Screen Capture of the Task Manager in Windows XP SP2
fahmon_max.jpg (121.0 kB) - added by lelliott731 on 10/30/07 10:11:42.
From my main work desktop system
fahmon_max_2.jpg (160.0 kB) - added by lelliott731 on 10/30/07 10:12:11.
From my main work desktop system a couple hours later
fahmon-lastbuild-cpu.png (3.4 kB) - added by shello on 11/20/07 17:46:34.
FahMon? 100% CPU Usage (SVN Build)
FahMon-231.zip (33.2 kB) - added by shello on 11/20/07 17:47:25.
Zip with the config directory
famon_max_v2-3-2b.jpg (159.7 kB) - added by lelliott731 on 06/17/08 14:51:30.
FahMon? v2-3-2b Running at 100% CPU utilization

Change History

10/26/07 15:30:02 changed by uncle_fungus

  • status changed from new to assigned.

10/26/07 15:32:40 changed by uncle_fungus

Can you try resetting all your preferences to defaults (renaming prefs.dat is the easiest way) and see if the behaviour still occurs.
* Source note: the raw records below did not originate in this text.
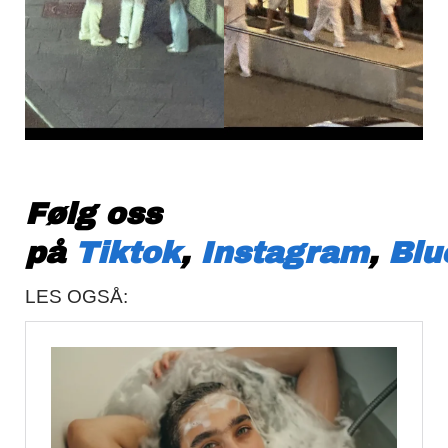
Følg oss
på
Tiktok
,
Instagram
,
Blu
LES OGSÅ: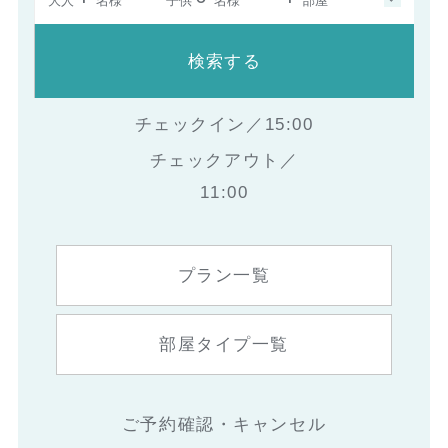
大人
名様
子供
名様
部屋
検索する
チェックイン／15:00
チェックアウト／
11:00
プラン一覧
部屋タイプ一覧
ご予約確認・キャンセル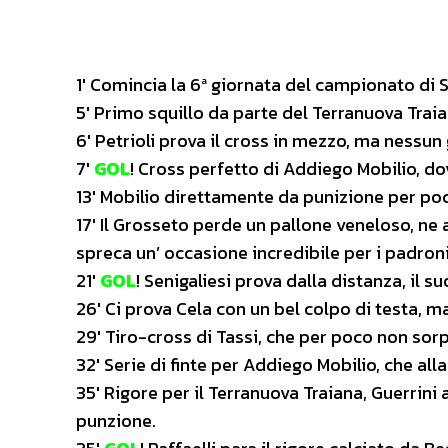
1′ Comincia la 6ª giornata del campionato di S
5′ Primo squillo da parte del Terranuova Traia
6′ Petrioli prova il cross in mezzo, ma nessun
7′
GOL
! Cross perfetto di Addiego Mobilio, dov
13′ Mobilio direttamente da punizione per po
17′ Il Grosseto perde un pallone veneloso, ne 
spreca un’ occasione incredibile per i padroni
21′
GOL
! Senigaliesi prova dalla distanza, il su
26′ Ci prova Cela con un bel colpo di testa, m
29′ Tiro-cross di Tassi, che per poco non sorp
32′ Serie di finte per Addiego Mobilio, che alla
35′ Rigore per il Terranuova Traiana, Guerrini 
punzione.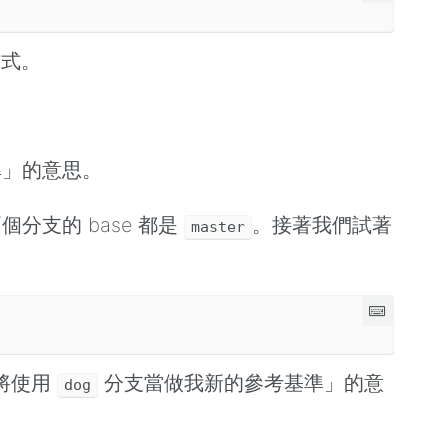
方式。
準」的意思。
個分支的 base 都是
。接著我們試著
master
將使用
分支當做我新的參考基準」的意
dog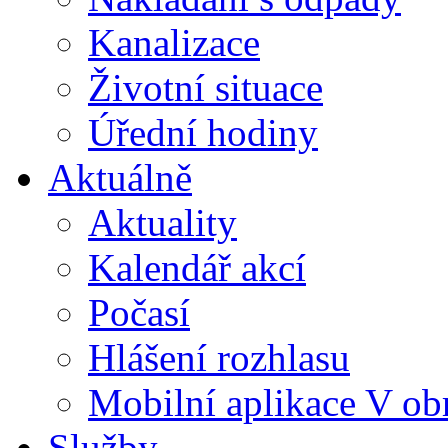
Kanalizace
Životní situace
Úřední hodiny
Aktuálně
Aktuality
Kalendář akcí
Počasí
Hlášení rozhlasu
Mobilní aplikace V ob
Služby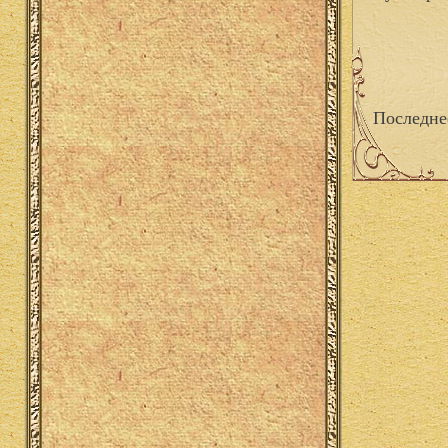
Последне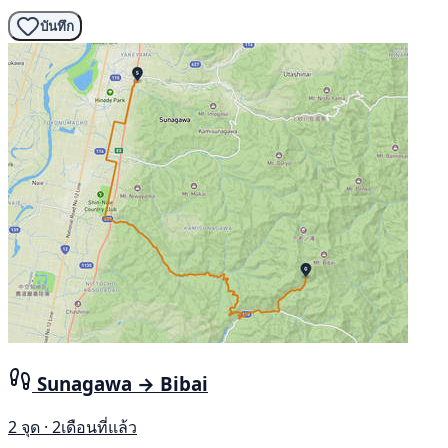
บันทึก
Sunagawa → Bibai
2 จุด · 2เดือนที่แล้ว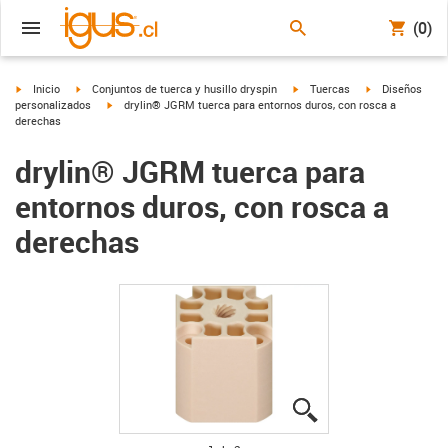
(0)
igus-icon-arrow-right
igus-icon-arrow-right
igus-icon-arrow-right
igus-icon-arrow
Inicio
Conjuntos de tuerca y husillo dryspin
Tuercas
Diseños
igus-icon-arrow-right
personalizados
drylin® JGRM tuerca para entornos duros, con rosca a
derechas
drylin® JGRM tuerca para
entornos duros, con rosca a
derechas
igus-icon-lupe
igus-icon-lupe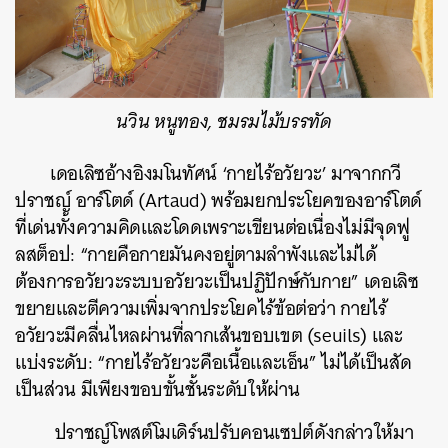
นวิน หนูทอง, ชมรมไม้บรรทัด
เดอเลิซอ้างอิงมโนทัศน์ ‘กายไร้อวัยวะ’ มาจากกวี
ปราชญ์ อาร์โตด์ (Artaud) พร้อมยกประโยคของอาร์โตด์
ที่เด่นทั้งความคิดและโดดเพราะเขียนต่อเนื่องไม่มีจุดฟู
ลสต็อป: “กายคือกายมันคงอยู่ตามลำพังและไม่ได้
ต้องการอวัยวะระบบอวัยวะเป็นปฏิปักษ์กับกาย” เดอเลิซ
ขยายและตีความเพิ่มจากประโยคไร้ข้อต่อว่า กายไร้
อวัยวะมีคลื่นไหลผ่านที่ลากเส้นขอบเขต (seuils) และ
แบ่งระดับ: “กายไร้อวัยวะคือเนื้อและเอ็น” ไม่ได้เป็นสัด
เป็นส่วน มีเพียงขอบขั้นชั้นระดับให้ผ่าน
ปราชญ์โพสต์โมเดิร์นปรับคอนเซปต์ดังกล่าวให้มา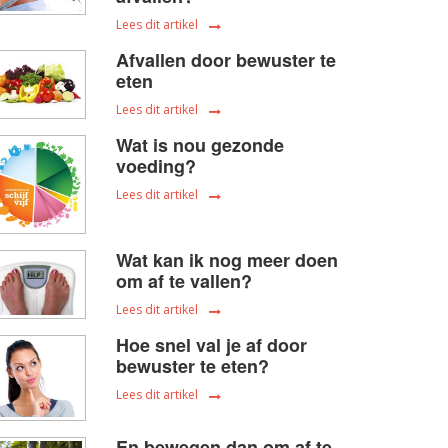
Lees dit artikel
Afvallen door bewuster te
eten
Lees dit artikel
Wat is nou gezonde
voeding?
Lees dit artikel
Wat kan ik nog meer doen
om af te vallen?
Lees dit artikel
Hoe snel val je af door
bewuster te eten?
Lees dit artikel
En bewegen dan om af te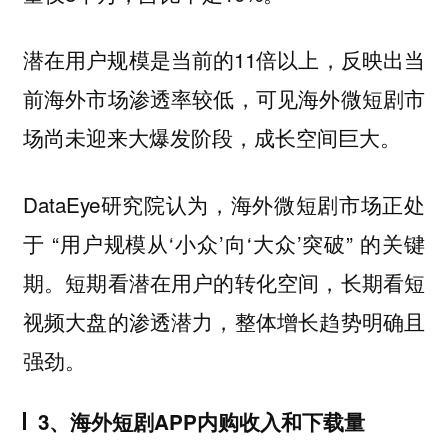
潜在用户规模是当前的11倍以上，反映出当
前海外市场渗透率较低，可见海外微短剧市
场尚未迎来大爆发阶段，成长空间巨大。
DataEye研究院认为，海外微短剧市场正处
于 “用户规模从‘小众’向‘大众’突破” 的关键
期。短期看潜在用户的转化空间，长期看短
视频大盘的渗透潜力，整体增长趋势明确且
强劲。
3、海外短剧APP内购收入和下载量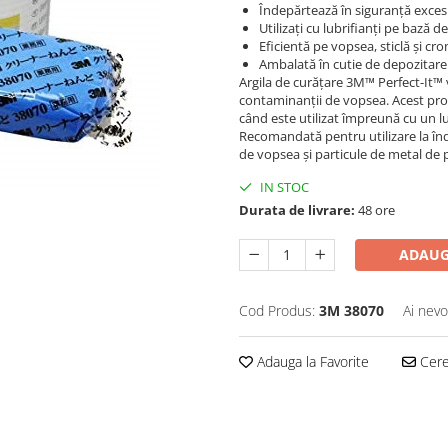
Îndepărtează în siguranță exces
Utilizați cu lubrifianți pe bază d
Eficientă pe vopsea, sticlă și cr
Ambalată în cutie de depozitar
Argila de curățare 3M™ Perfect-It™ v
contaminanții de vopsea. Acest produ
când este utilizat împreună cu un l
Recomandată pentru utilizare la înd
de vopsea și particule de metal de p
IN STOC
Durata de livrare:
48 ore
ADAUG
Cod Produs:
3M 38070
Ai nevo
Adauga la Favorite
Cere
If it does, can you also try running a previous version of FahMon, like 2.2.2 to see if the problem is cause by a regression introduced in 2.3.0

10/27/07 14:53:23 changed by lelliott731

  • attachment fahmon.jpg added.

Screen Capture of the Task Manager in Windows XP SP2

10/27/07 15:57:17 changed by lelliott731

As you can see from the attachment I just put up there, I just found it on my home machine, which is configured as follows: Intel® Core™2 Quad Q6600 CPU

3 copies of Folding@Home Console Client v6.00 Beta 1 1 copies of Folding@Home GPU GUI Client v5.91 Beta 6

2GB 2x1GB DDR2 800MHz OCZ RAM 2x500GB 7200rpm 16MB Cache SATA Hard Drives on Intel ICH8R ATI X1950Pro 512MB VRAM PCIe x16

Windows XP SP2 with all updates Latest Intel chipset & RAID drivers ATI Catalyst 7.9 Drivers

In terms of the preferences I had set: Tab 1: General

Enable system tray icon - checked Collect .xyz files - checked Auto update projects database when needed - checked Always list inaccessible clients last - checked Start minimized - checked Show deadlines and download times in days - not checked

Tab 2: Monitoring

Auto reload clients - checked Reload interval (minutes): 1 Use experimental reload system - not checked Ignore asynchronous clocks - checked

Tab 3: Networking

Use a proxy for HTTP connections - not checked

Tab 4: Advanced

Use the following settings for new project downloads - checked

Server: fah-web.stanford.edu Port: 80 Resource: psummary.html

Use a local file for project data - not checked

Tab 5: System

Nothing is changed from default

I have followed those instructions above and I'll report back soon.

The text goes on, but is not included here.